WHAT THE TASK REQUIRES
Give the count of lines in the records that contain the string "buitenland", and write nothing but that number.

EXERCISE DATA
# # # #

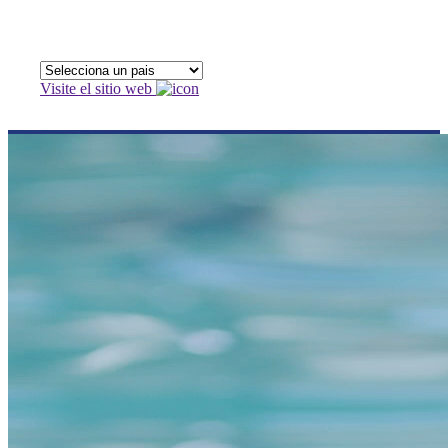
Visite el sitio web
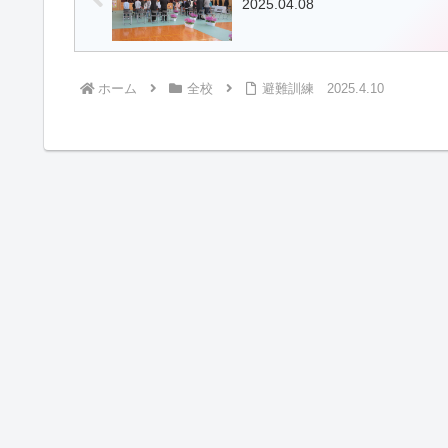
2025.04.08
ホーム
全校
避難訓練 2025.4.10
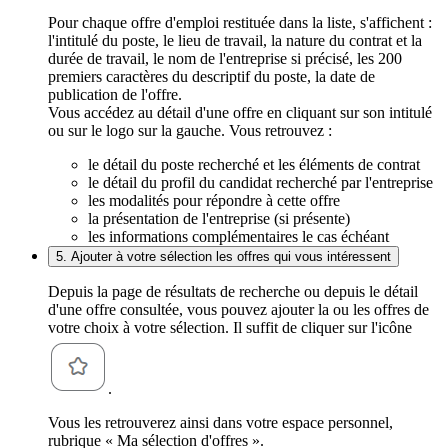
Pour chaque offre d'emploi restituée dans la liste, s'affichent :
l'intitulé du poste, le lieu de travail, la nature du contrat et la
durée de travail, le nom de l'entreprise si précisé, les 200
premiers caractères du descriptif du poste, la date de
publication de l'offre.
Vous accédez au détail d'une offre en cliquant sur son intitulé
ou sur le logo sur la gauche. Vous retrouvez :
le détail du poste recherché et les éléments de contrat
le détail du profil du candidat recherché par l'entreprise
les modalités pour répondre à cette offre
la présentation de l'entreprise (si présente)
les informations complémentaires le cas échéant
5. Ajouter à votre sélection les offres qui vous intéressent
Depuis la page de résultats de recherche ou depuis le détail
d'une offre consultée, vous pouvez ajouter la ou les offres de
votre choix à votre sélection. Il suffit de cliquer sur l'icône
.
Vous les retrouverez ainsi dans votre espace personnel,
rubrique « Ma sélection d'offres ».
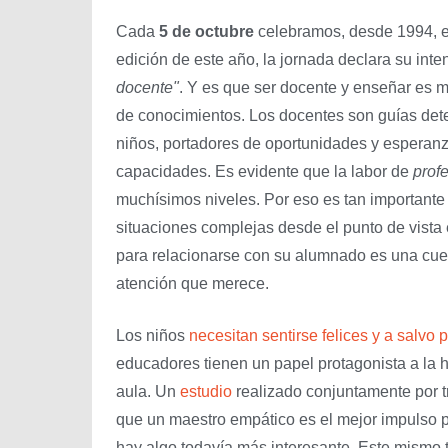
Cada
5 de octubre
celebramos, desde 1994, 
edición de este año, la jornada declara su int
docente"
. Y es que ser docente y enseñar es 
de conocimientos. Los docentes son guías dete
niños, portadores de oportunidades y esperanz
capacidades. Es evidente que la labor de
prof
muchísimos niveles. Por eso es tan importante
situaciones complejas desde el punto de vista
para relacionarse con su alumnado es una cues
atención que merece.
Los niños
necesitan sentirse felices y a salvo 
educadores tienen un papel protagonista a la h
aula. Un
estudio
realizado conjuntamente por t
que un maestro empático es el mejor impulso p
hay algo todavía más interesante. Este mismo 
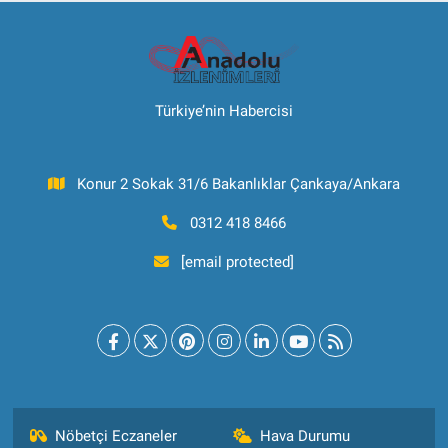
Türkiye’nin Habercisi
Konur 2 Sokak 31/6 Bakanlıklar Çankaya/Ankara
0312 418 8466
[email protected]
Nöbetçi Eczaneler
Hava Durumu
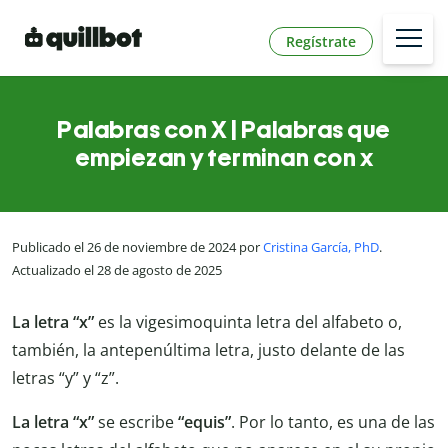
Regístrate
Palabras con X | Palabras que
empiezan y terminan con x
Publicado el 26 de noviembre de 2024 por
Cristina García, PhD
.
Actualizado el 28 de agosto de 2025
La letra “x”
es la vigesimoquinta letra del alfabeto o,
también, la antepenúltima letra, justo delante de las
letras “y” y “z”.
La letra “x”
se escribe
“equis”
. Por lo tanto, es una de las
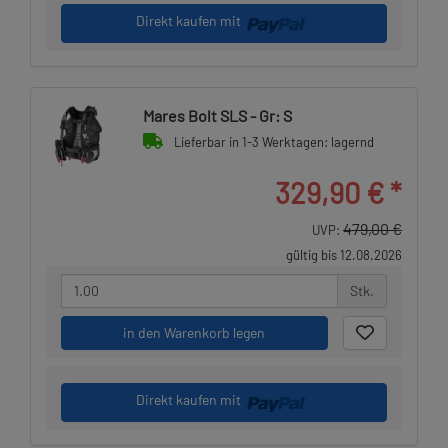
Direkt kaufen mit
Mares Bolt SLS - Gr: S
Lieferbar in 1-3 Werktagen: lagernd
329,90 €
*
479,00 €
UVP:
gültig bis 12.08.2026
Stk.
in den Warenkorb legen
Direkt kaufen mit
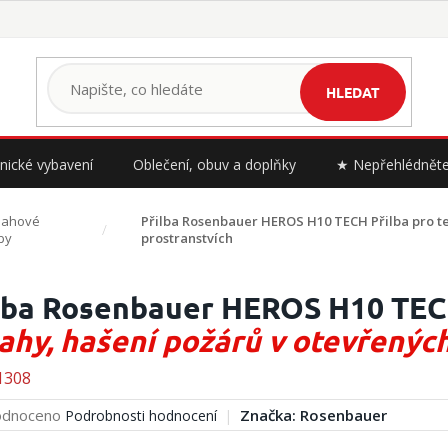
HLEDAT
nické vybavení
Oblečení, obuv a doplňky
★ Nepřehlédnět
sahové
Přilba Rosenbauer HEROS H10 TECH
Přilba pro 
lby
prostranstvích
lba Rosenbauer HEROS H10 TE
ahy, hašení požárů v otevřenýc
1308
rné
dnoceno
Značka:
Rosenbauer
Podrobnosti hodnocení
cení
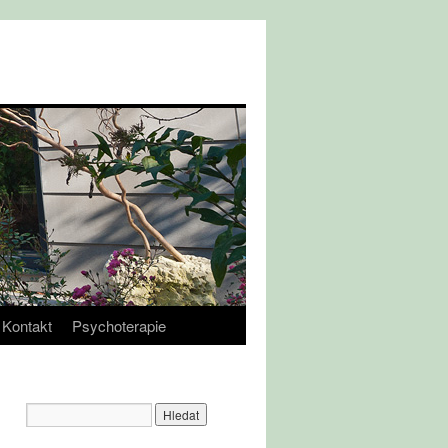
Kontakt
Psychoterapie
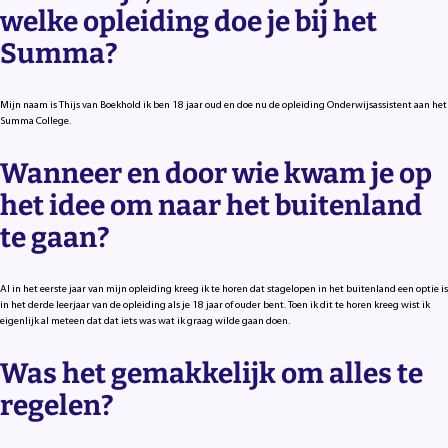
welke opleiding doe je bij het
Summa?
Mijn naam is Thijs van Boekhold ik ben 18 jaar oud en doe nu de opleiding Onderwijsassistent aan het
Summa College.
Wanneer en door wie kwam je op
het idee om naar het buitenland
te gaan?
Al in het eerste jaar van mijn opleiding kreeg ik te horen dat stagelopen in het buitenland een optie is
in het derde leerjaar van de opleiding als je 18 jaar of ouder bent. Toen ik dit te horen kreeg wist ik
eigenlijk al meteen dat dat iets was wat ik graag wilde gaan doen.
Was het gemakkelijk om alles te
regelen?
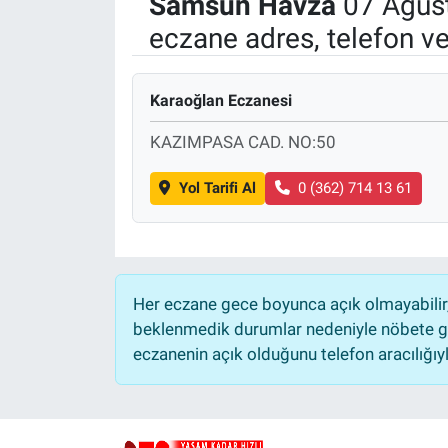
Samsun
Havza
07 Ağus
eczane adres, telefon v
Politika
Bilecik
Karaoğlan Eczanesi
Kütahya
KAZIMPASA CAD. NO:50
Gezi
Yol Tarifi Al
0 (362) 714 13 61
Genel
Çevre
Her eczane gece boyunca açık olmayabilir, 
beklenmedik durumlar nedeniyle nöbete ge
Yerel
eczanenin açık olduğunu telefon aracılığıyla 
Magazin
Bilim ve Teknoloji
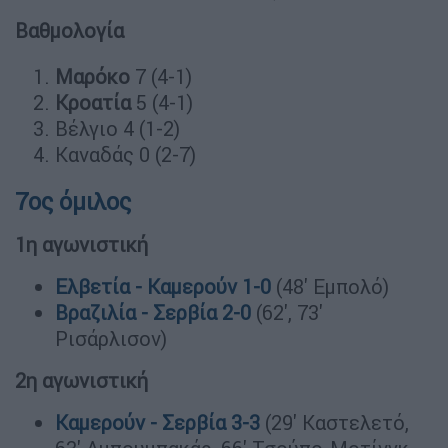
Βαθμολογία
Μαρόκο
7 (4-1)
Κροατία
5 (4-1)
Βέλγιο 4 (1-2)
Καναδάς 0 (2-7)
7ος όμιλος
1η αγωνιστική
Ελβετία - Καμερούν 1-0
(48' Εμπολό)
Βραζιλία - Σερβία 2-0
(62', 73'
Ρισάρλισον)
2η αγωνιστική
Καμερούν - Σερβία 3-3
(29' Καστελετό,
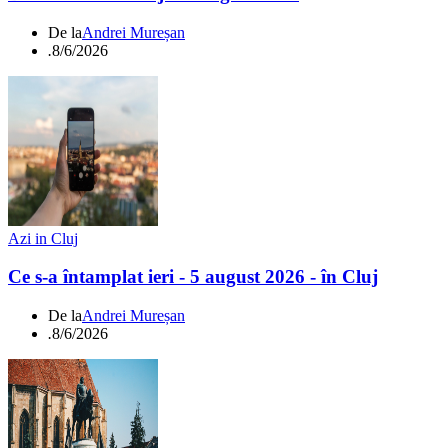
De la
Andrei Mureșan
.
8/6/2026
Azi in Cluj
Ce s-a întamplat ieri - 5 august 2026 - în Cluj
De la
Andrei Mureșan
.
8/6/2026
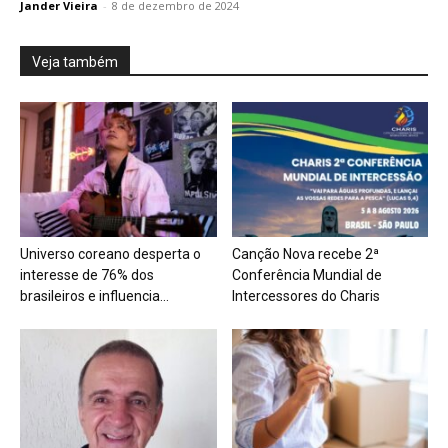
Jander Vieira
-
8 de dezembro de 2024
Veja também
Universo coreano desperta o
Canção Nova recebe 2ª
interesse de 76% dos
Conferência Mundial de
brasileiros e influencia...
Intercessores do Charis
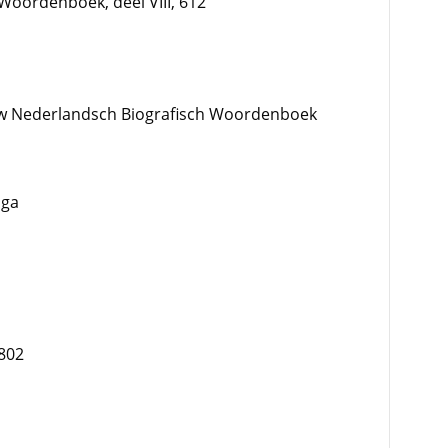
Woordenboek, deel VIII, 612
w Nederlandsch Biografisch Woordenboek
nga
802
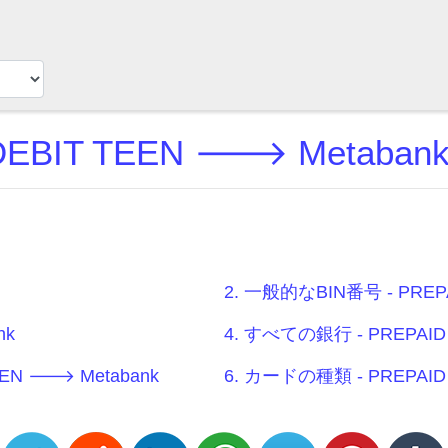
DEBIT TEEN 🡒 Metaba
2. 一般的なBIN番号 - PREPA
nk
4. すべての銀行 - PREPAID 
EN 🡒 Metabank
6. カードの種類 - PREPAID 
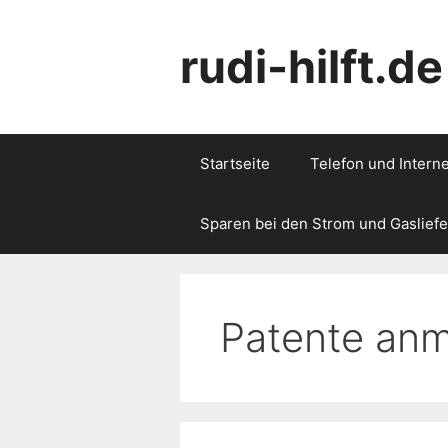
Zum
Inhalt
rudi-hilft.de
springen
Startseite
Telefon und Interne
Sparen bei den Strom und Gasliefe
Patente an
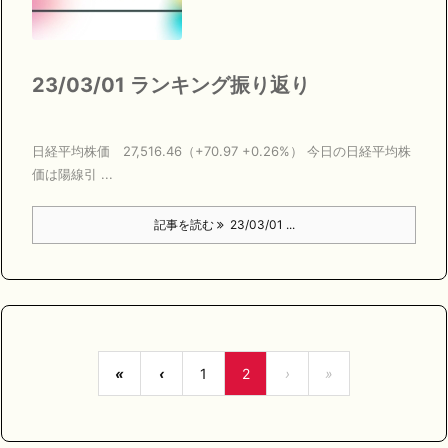
23/03/01 ランキング振り返り
日経平均株価 27,516.46（+70.97 +0.26%） 今日の日経平均株
価は陽線引 ...
記事を読む
23/03/01 ...
«
‹
1
2
›
»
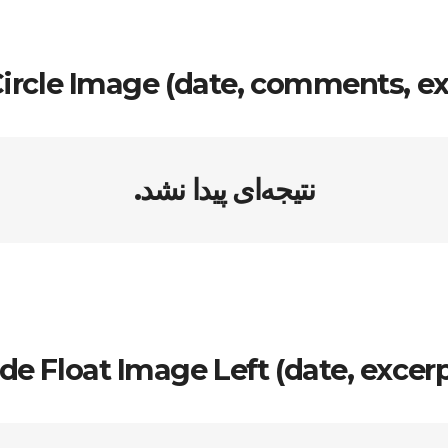
Circle Image (date, comments, ex
نتیجه‌ای پیدا نشد.
ide Float Image Left (date, excerp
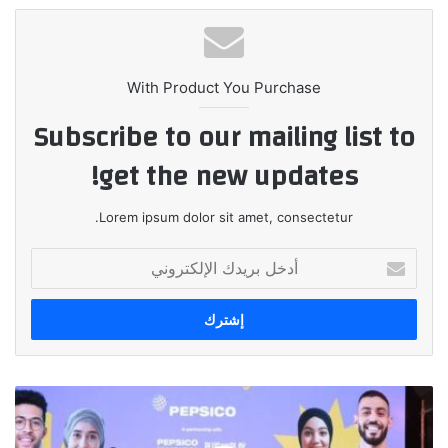
With Product You Purchase
Subscribe to our mailing list to
get the new updates!
Lorem ipsum dolor sit amet, consectetur.
أدخل
بريدك
الإلكتروني
بيبسيكو
تعلن
أسماء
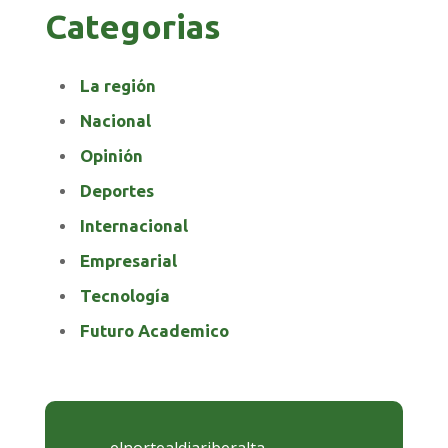
Categorias
La región
Nacional
Opinión
Deportes
Internacional
Empresarial
Tecnología
Futuro Academico
elnortealdiariberalta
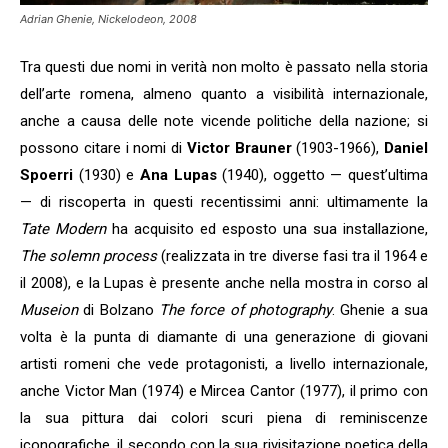
Adrian Ghenie, Nickelodeon, 2008
Tra questi due nomi in verità non molto è passato nella storia
dell’arte romena, almeno quanto a visibilità internazionale,
anche a causa delle note vicende politiche della nazione; si
possono citare i nomi di
Victor Brauner
(1903-1966),
Daniel
Spoerri
(1930) e
Ana Lupas
(1940), oggetto — quest’ultima
— di riscoperta in questi recentissimi anni: ultimamente la
Tate Modern
ha acquisito ed esposto una sua installazione,
The solemn process
(realizzata in tre diverse fasi tra il 1964 e
il 2008), e la Lupas è presente anche nella mostra in corso al
Museion
di Bolzano
The force of photography
. Ghenie a sua
volta è la punta di diamante di una generazione di giovani
artisti romeni che vede protagonisti, a livello internazionale,
anche Victor Man (1974) e Mircea Cantor (1977), il primo con
la sua pittura dai colori scuri piena di reminiscenze
iconografiche, il secondo con la sua rivisitazione poetica della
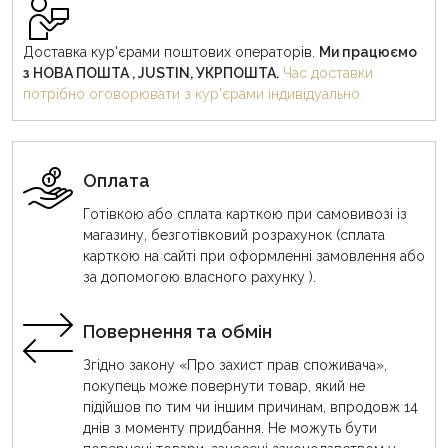
Доставка кур'єрами поштових операторів.
Ми працюємо
з НОВА ПОШТА , JUSTIN, УКРПОШТА.
Час доставки
потрібно оговорювати з кур'єрами індивідуально.
Оплата
Готівкою або сплата карткою при самовивозі із
магазину, безготівковий розрахунок (сплата
карткою на сайті при оформленні замовлення або
за допомогою власного рахунку ).
Повернення та обмін
Згідно закону «Про захист прав споживача»,
покупець може повернути товар, який не
підійшов по тим чи іншим причинам, впродовж 14
днів з моменту придбання. Не можуть бути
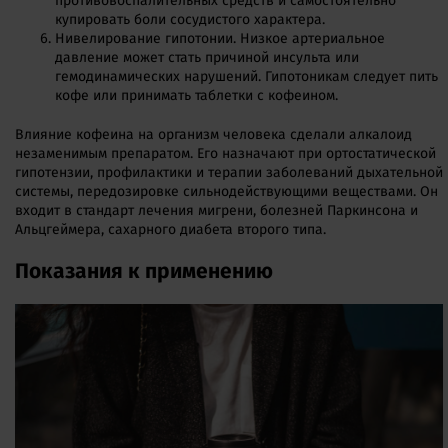
противовоспалительных средств и самостоятельно
купировать боли сосудистого характера.
Нивелирование гипотонии. Низкое артериальное
давление может стать причиной инсульта или
гемодинамических нарушений. Гипотоникам следует пить
кофе или принимать таблетки с кофеином.
Влияние кофеина на организм человека сделали алкалоид
незаменимым препаратом. Его назначают при ортостатической
гипотензии, профилактики и терапии заболеваний дыхательной
системы, передозировке сильнодействующими веществами. Он
входит в стандарт лечения мигрени, болезней Паркинсона и
Альцгеймера, сахарного диабета второго типа.
Показания к применению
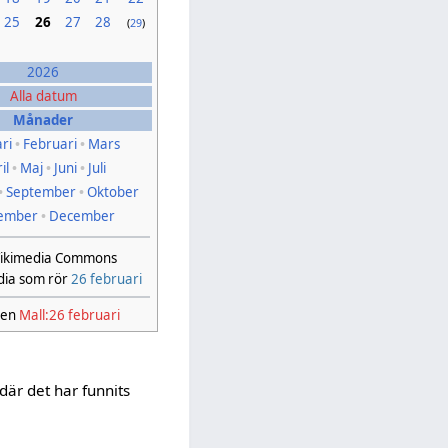
25
26
27
28
(
29
)
2026
Alla datum
Månader
ri
•
Februari
•
Mars
il
•
Maj
•
Juni
•
Juli
•
September
•
Oktober
ember
•
December
ikimedia Commons
dia som rör
26 februari
ven
Mall:26 februari
 där det har funnits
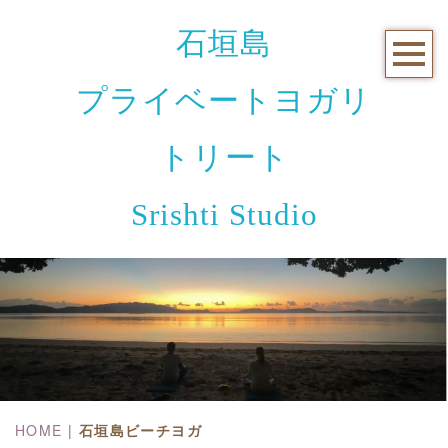
石垣島
プライベートヨガリ
トリート
Srishti Studio
HOME
|
石垣島ビーチヨガ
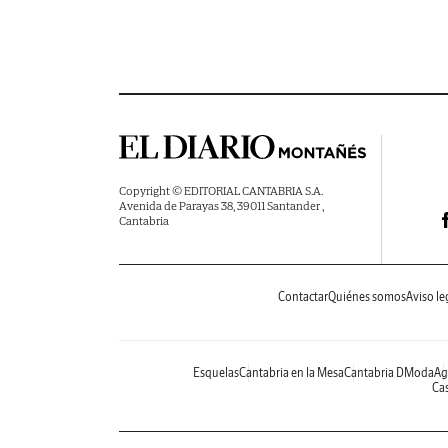
Copyright © EDITORIAL CANTABRIA S.A.
Avenida de Parayas 38, 39011 Santander ,
Cantabria
Contactar
Quiénes somos
Aviso le
Esquelas
Cantabria en la Mesa
Cantabria DModa
Ag
Cas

# # # #

THE ANSWER
2